About Eric Owen Russell
I’m Eric Owen Russell — a Wayfinding Architect, organizational behaviorist, and leadership guide.
My life’s work is helping people and organizations become oriented — not by offering quick fixes, but by helping you understand what’s actually happening and what wants to happen next. My work has always been about navigation. Not the kind that relies on maps, but the kind that relies on attention, discernment, and the ability to read the terrain beneath the surface.
I come from Tuareg and Kru ancestry — cultures shaped by movement, adaptability, and communal wisdom. From the Tuareg, I inherited a sense of direction that isn’t dependent on straight lines. From the Kru, I inherited a deep respect for how people move together and how we continually reshape ourselves in response to the world around us. These lineages taught me early on that orientation is not static. It’s alive. It’s the ability to shift, flex, and become what the moment requires.
Over the past forty years, I’ve worked with individuals in transition, leaders under pressure, and organizations trying to understand themselves. The situations vary, but the pattern is the same: something is changing, something is unclear, and the old way of moving no longer works. People come to me when they need steadiness, perspective, and a way of making sense of what they’re experiencing.
As an organizational behaviorist, I pay close attention to the architecture of human connection — safety, predictability, agency, and knowing. These four conditions determine whether a person or a group can function well. When one of them is missing, people feel it. When several are missing, systems start to bend, twist, or fracture. My work is to help you see where the shifts are happening, what they mean, and what needs to be restored or re‑imagined.
In my Tuareg and Kru traditions, the role I inhabit would be called an Amghar or a Bɔ̀kɔ̀ — not because of age alone, but because of the embodied wisdom that shapes how I listen, how I see patterns others miss, how I stay steady when things get turbulent, and how I help people and organizations move through difficulty without losing themselves. These titles reflect a way of being: grounded, discerning, unhurried, and deeply responsible for the well‑being of others.
Whether you’re an individual trying to find your footing, a leader or a leadership team trying to understand your organization, my role is the same: to help you become oriented — in yourself, in your work, and in the moment you’re living through.
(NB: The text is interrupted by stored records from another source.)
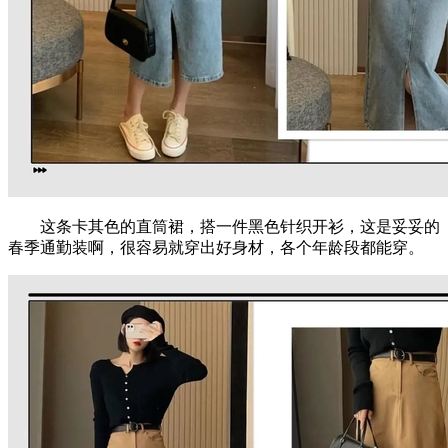
这条卡其色的直筒裙，搭一件黑色针织开衫，这是妥妥的
春季通勤装啊，很容易就穿出好身材，各个年龄段都能穿。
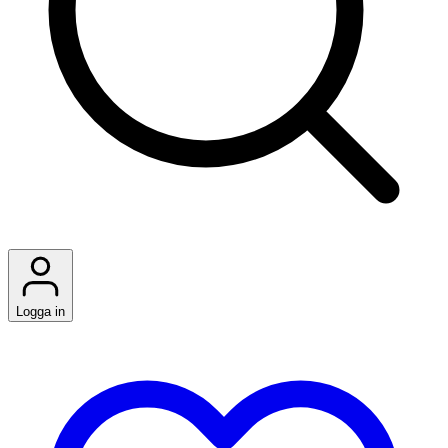
Logga in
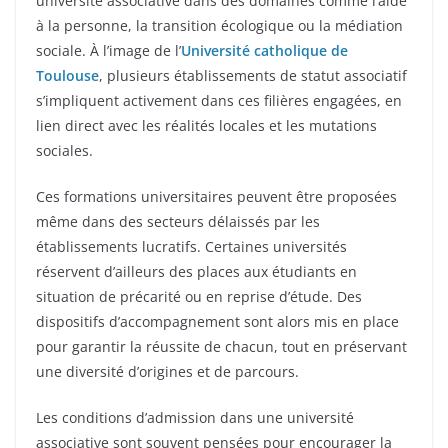
université associative dans des domaines comme l’aide
à la personne, la transition écologique ou la médiation
sociale. À l’image de l’
Université catholique de
Toulouse
, plusieurs établissements de statut associatif
s’impliquent activement dans ces filières engagées, en
lien direct avec les réalités locales et les mutations
sociales.
Ces formations universitaires peuvent être proposées
même dans des secteurs délaissés par les
établissements lucratifs. Certaines universités
réservent d’ailleurs des places aux étudiants en
situation de précarité ou en reprise d’étude. Des
dispositifs d’accompagnement sont alors mis en place
pour garantir la réussite de chacun, tout en préservant
une diversité d’origines et de parcours.
Les conditions d’admission dans une université
associative sont souvent pensées pour encourager la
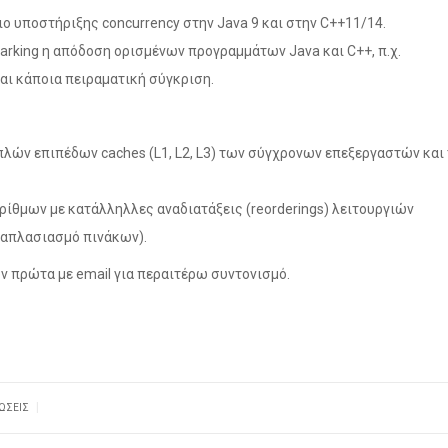
ο υποστήριξης concurrency στην Java 9 και στην C++11/14.
arking η απόδοση ορισμένων προγραμμάτων Java και C++, π.χ.
 και κάποια πειραματική σύγκριση.
λών επιπέδων caches (L1, L2, L3) των σύγχρονων επεξεργαστών και
ίθμων με κατάλληλλες αναδιατάξεις (reorderings) λειτουργιών
λαπλασιασμό πινάκων).
ν πρώτα με email για περαιτέρω συντονισμό.
|
ΏΣΕΙΣ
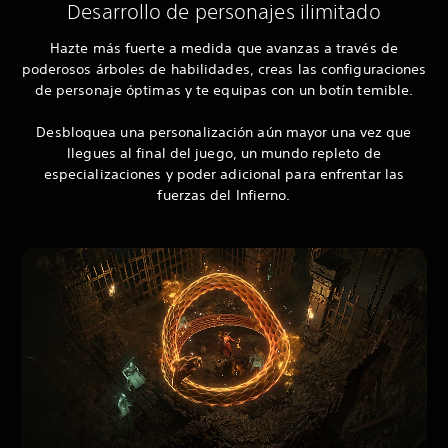
Desarrollo de personajes ilimitado
Hazte más fuerte a medida que avanzas a través de
poderosos árboles de habilidades, creas las configuraciones
de personaje óptimas y te equipas con un botín temible.
Desbloquea una personalización aún mayor una vez que
llegues al final del juego, un mundo repleto de
especializaciones y poder adicional para enfrentar las
fuerzas del Infierno.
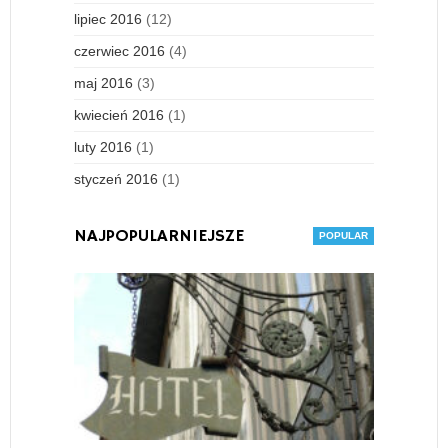
lipiec 2016
(12)
czerwiec 2016
(4)
maj 2016
(3)
kwiecień 2016
(1)
luty 2016
(1)
styczeń 2016
(1)
NAJPOPULARNIEJSZE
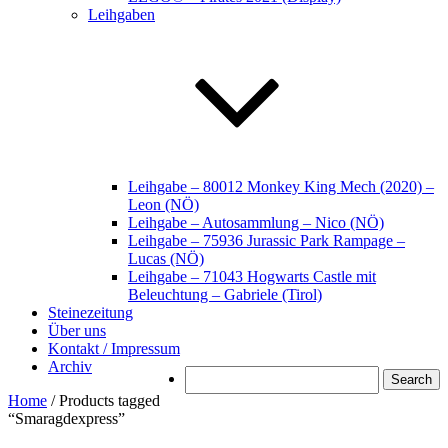
Leihgaben
Leihgabe – 80012 Monkey King Mech (2020) –
Leon (NÖ)
Leihgabe – Autosammlung – Nico (NÖ)
Leihgabe – 75936 Jurassic Park Rampage –
Lucas (NÖ)
Leihgabe – 71043 Hogwarts Castle mit
Beleuchtung – Gabriele (Tirol)
Steinezeitung
Über uns
Kontakt / Impressum
Archiv
Search
Home
/ Products tagged
“Smaragdexpress”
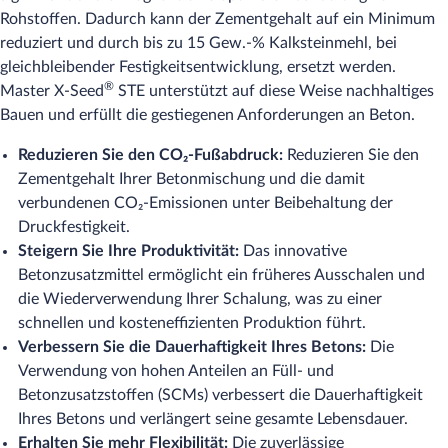
Rohstoffen. Dadurch kann der Zementgehalt auf ein Minimum
reduziert und durch bis zu 15 Gew.-% Kalksteinmehl, bei
gleichbleibender Festigkeitsentwicklung, ersetzt werden.
®
Master X-Seed
STE unterstützt auf diese Weise nachhaltiges
Bauen und erfüllt die gestiegenen Anforderungen an Beton.
Reduzieren Sie den CO₂-Fußabdruck:
Reduzieren Sie den
Zementgehalt Ihrer Betonmischung und die damit
verbundenen CO₂-Emissionen unter Beibehaltung der
Druckfestigkeit.
Steigern Sie Ihre Produktivität:
Das innovative
Betonzusatzmittel ermöglicht ein früheres Ausschalen und
die Wiederverwendung Ihrer Schalung, was zu einer
schnellen und kosteneffizienten Produktion führt.
Verbessern Sie die Dauerhaftigkeit Ihres Betons:
Die
Verwendung von hohen Anteilen an Füll- und
Betonzusatzstoffen (SCMs) verbessert die Dauerhaftigkeit
Ihres Betons und verlängert seine gesamte Lebensdauer.
Erhalten Sie mehr Flexibilität:
Die zuverlässige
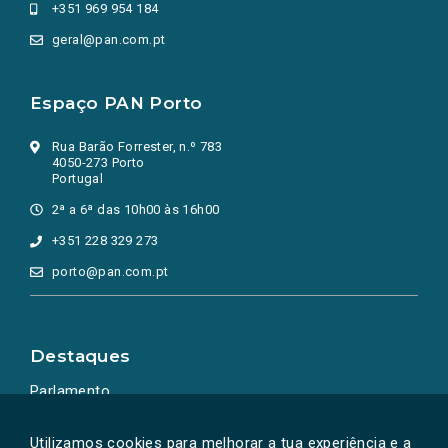
+351 969 954 184
geral@pan.com.pt
Espaço PAN Porto
Rua Barão Forrester, n.º 783
4050-273 Porto
Portugal
2ª a 6ª das 10h00 às 16h00
+351 228 329 273
porto@pan.com.pt
Destaques
Parlamento
Ação Política
Utilizamos cookies para melhorar a tua experiência e a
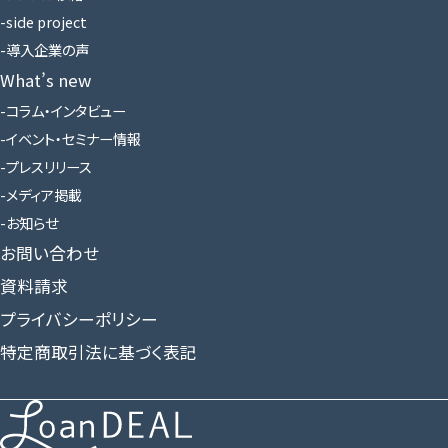
side project
導入企業の声
What’s new
コラム・インタビュー
イベント・セミナー情報
プレスリリース
メディア掲載
お知らせ
お問い合わせ
資料請求
プライバシーポリシー
特定商取引法に基づく表記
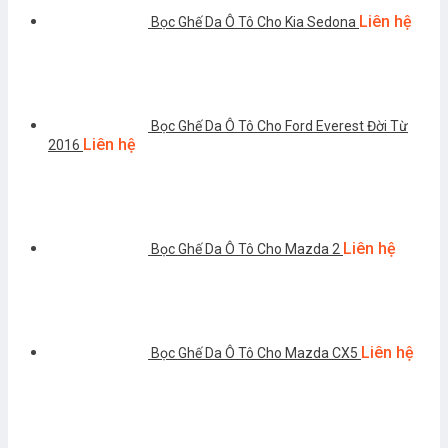
Liên hệ
Bọc Ghế Da Ô Tô Cho Kia Sedona
Bọc Ghế Da Ô Tô Cho Ford Everest Đời Từ
Liên hệ
2016
Liên hệ
Bọc Ghế Da Ô Tô Cho Mazda 2
Liên hệ
Bọc Ghế Da Ô Tô Cho Mazda CX5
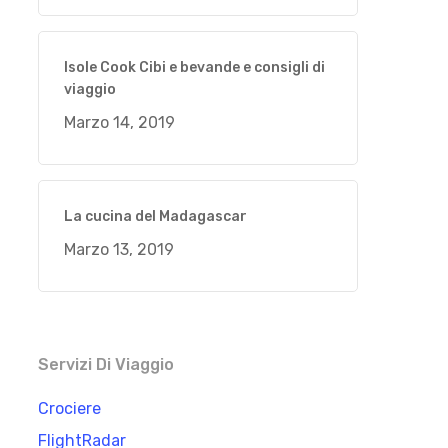
Isole Cook Cibi e bevande e consigli di
viaggio
Marzo 14, 2019
La cucina del Madagascar
Marzo 13, 2019
Servizi Di Viaggio
Crociere
FlightRadar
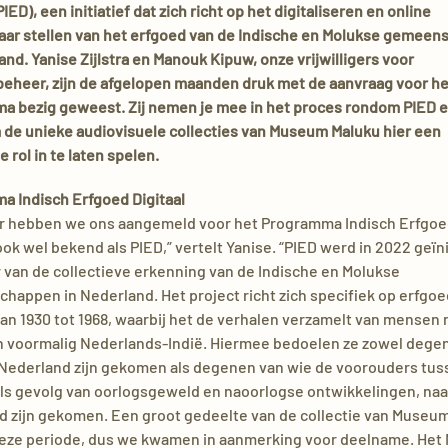
PIED), een initiatief dat zich richt op het digitaliseren en online
aar stellen van het erfgoed van de Indische en Molukse gemee
and. Yanise Zijlstra en Manouk Kipuw, onze vrijwilligers voor
beheer, zijn de afgelopen maanden druk met de aanvraag voor he
a bezig geweest. Zij nemen je mee in het proces rondom PIED 
 de unieke audiovisuele collecties van Museum Maluku hier een
e rol in te laten spelen.
a Indisch Erfgoed Digitaal
aar hebben we ons aangemeld voor het Programma Indisch Erfgo
 ook wel bekend als PIED,” vertelt Yanise. “PIED werd in 2022 geïni
 van de collectieve erkenning van de Indische en Molukse
appen in Nederland. Het project richt zich specifiek op erfgoe
an 1930 tot 1968, waarbij het de verhalen verzamelt van mensen
in voormalig Nederlands-Indië. Hiermee bedoelen ze zowel dege
 Nederland zijn gekomen als degenen van wie de voorouders tus
als gevolg van oorlogsgeweld en naoorlogse ontwikkelingen, naa
d zijn gekomen. Een groot gedeelte van de collectie van Museu
deze periode, dus we kwamen in aanmerking voor deelname. He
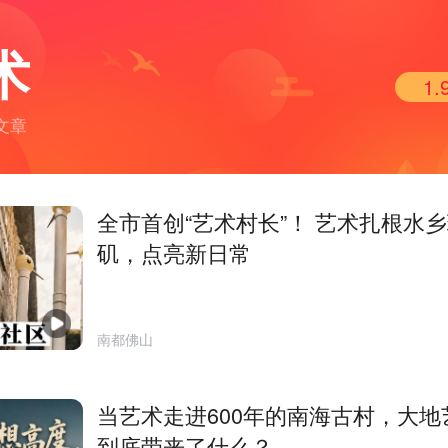
术
1.
篇文章
全市首创“艺术村长”！ 艺术扎根水
矶，点亮新日常
南都佛山
当艺术走进600年的南海古村，大地
到底带来了什么？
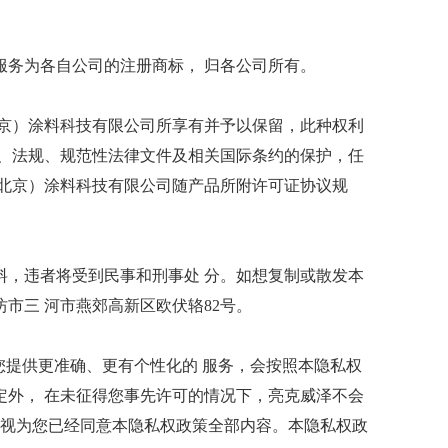
务为各自公司的注册商标， 归各公司所有。
京）涂料科技有限公司所享有并予以保留，此种权利
、法规、规范性法律文件及相关国际条约的保护，任
北京）涂料科技有限公司随产品所附许可证协议规
，违者将受到民事和刑事处 分。如想复制或散发本
市三 河市燕郊高新区欧伏辂82号。
您提供更准确、更有个性化的 服务，会按照本隐私权
外， 在未征得您事先许可的情况下，亮克威泽不会
即视为您已经同意本隐私权政策全部内容。本隐私权政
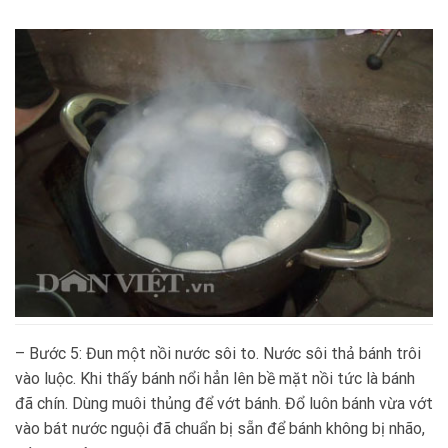
– Bước 5: Đun một nồi nước sôi to. Nước sôi thả bánh trôi
vào luộc. Khi thấy bánh nổi hẳn lên bề mặt nồi tức là bánh
đã chín. Dùng muôi thủng để vớt bánh. Đổ luôn bánh vừa vớt
vào bát nước nguội đã chuẩn bị sẵn để bánh không bị nhão,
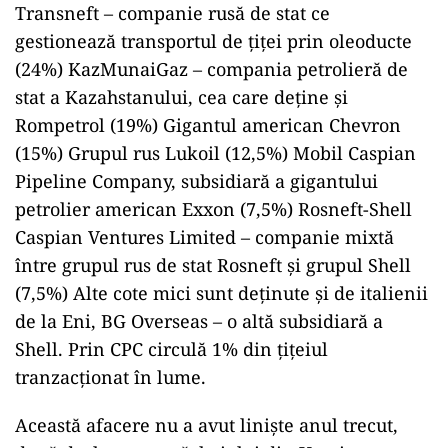
Transneft – companie rusă de stat ce
gestionează transportul de țiței prin oleoducte
(24%) KazMunaiGaz – compania petrolieră de
stat a Kazahstanului, cea care deține și
Rompetrol (19%) Gigantul american Chevron
(15%) Grupul rus Lukoil (12,5%) Mobil Caspian
Pipeline Company, subsidiară a gigantului
petrolier american Exxon (7,5%) Rosneft-Shell
Caspian Ventures Limited – companie mixtă
între grupul rus de stat Rosneft și grupul Shell
(7,5%) Alte cote mici sunt deținute și de italienii
de la Eni, BG Overseas – o altă subsidiară a
Shell. Prin CPC circulă 1% din țițeiul
tranzacționat în lume.
Această afacere nu a avut liniște anul trecut,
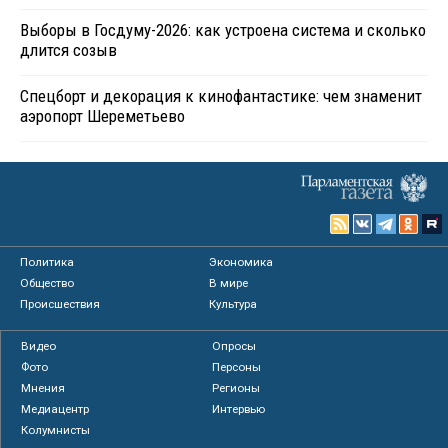
Выборы в Госдуму-2026: как устроена система и сколько
длится созыв
Спецборт и декорация к кинофантастике: чем знаменит
аэропорт Шереметьево
Политика
Экономика
Общество
В мире
Происшествия
Культура
Видео
Опросы
Фото
Персоны
Мнения
Регионы
Медиацентр
Интервью
Колумнисты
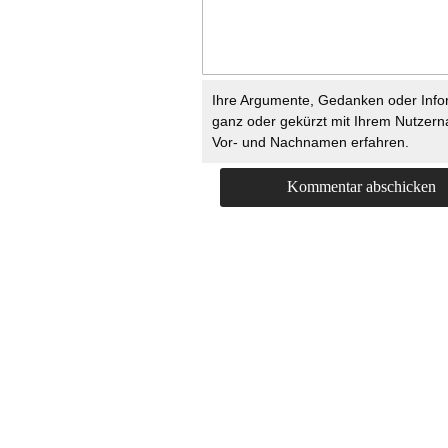
Ihre Argumente, Gedanken oder Info
ganz oder gekürzt mit Ihrem Nutzer
Vor- und Nachnamen erfahren.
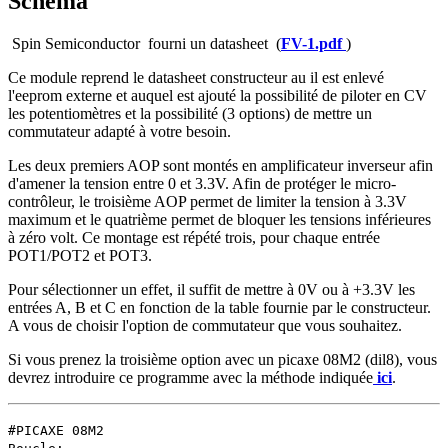
Schéma
Spin Semiconductor fourni un datasheet (
FV-1.pdf
)
Ce module reprend le datasheet constructeur au il est enlevé
l'eeprom externe et auquel est ajouté la possibilité de piloter en CV
les potentiomètres et la possibilité (3 options) de mettre un
commutateur adapté à votre besoin.
Les deux premiers AOP sont montés en amplificateur inverseur afin
d'amener la tension entre 0 et 3.3V. Afin de protéger le micro-
contrôleur, le troisième AOP permet de limiter la tension à 3.3V
maximum et le quatrième permet de bloquer les tensions inférieures
à zéro volt. Ce montage est répété trois, pour chaque entrée
POT1/POT2 et POT3.
Pour sélectionner un effet, il suffit de mettre à 0V ou à +3.3V les
entrées A, B et C en fonction de la table fournie par le constructeur.
A vous de choisir l'option de commutateur que vous souhaitez.
Si vous prenez la troisième option avec un picaxe 08M2 (dil8), vous
devrez introduire ce programme avec la méthode indiquée
ici
.
#PICAXE 08M2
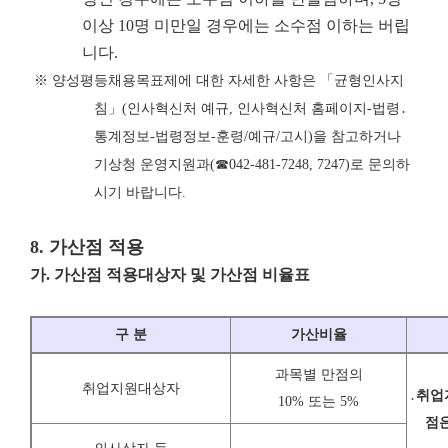
이상 10명 미만일 경우에는 소수점 이하는 버립
니다.
※
양성평등채용목표제에 대한 자세한 사항은
「
균형인사지
침
」
(
인사혁신처 예규
,
인사혁신처 홈페이지
-
법령
․
통계정보
-
법령정보
-
훈령
/
예규
/
고시
)
을 참고하거나
기상청 운영지원과
(
☎
042-481-7248, 7247)
로 문의하
시기 바랍니다
.
8.
가산점 적용
가
.
가산점 적용대상자 및 가산점 비율표
구 분
가산비율
과목별 만점의
취업지원대상자
․
취업
10% 또는 5%
점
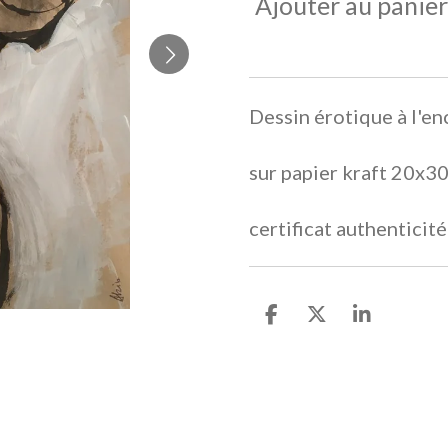
Ajouter au panier
Dessin érotique à l'en
sur papier kraft 20x3
certificat authenticit
P
P
P
a
a
a
r
r
r
t
t
t
a
a
a
g
g
g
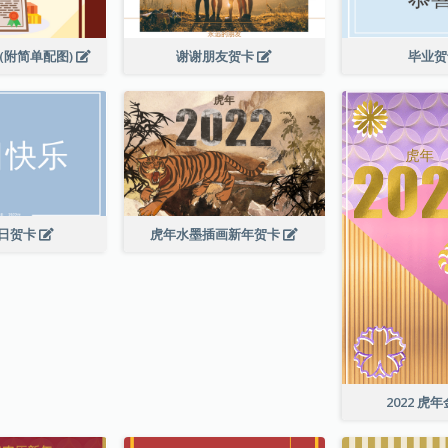
(附简单配图)
谢谢朋友贺卡
毕业
日贺卡
虎年水墨插画新年贺卡
2022 虎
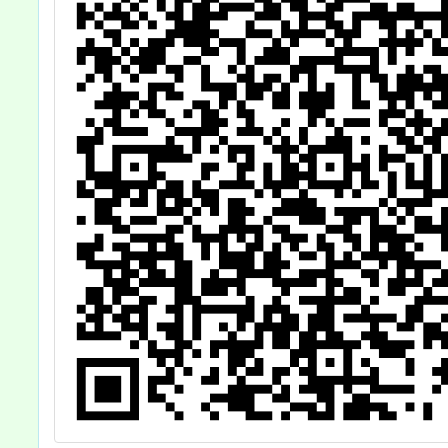
程一案
師報名
查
When you’re oriented, you move differently. You make decisions differently. You lead differently. You relate differently. You stop reacting and start responding. You stop grasping and start choosing. You stop feeling lost and begin to recognize the shape of where you are and what’s possible from here.
If you’re here because something in your life or work feels disorienting, know this: nothing is wrong with you. You’re not failing. You’re not behind. You’re simply in a moment that’s asking for a new way of seeing — and together, we can find it.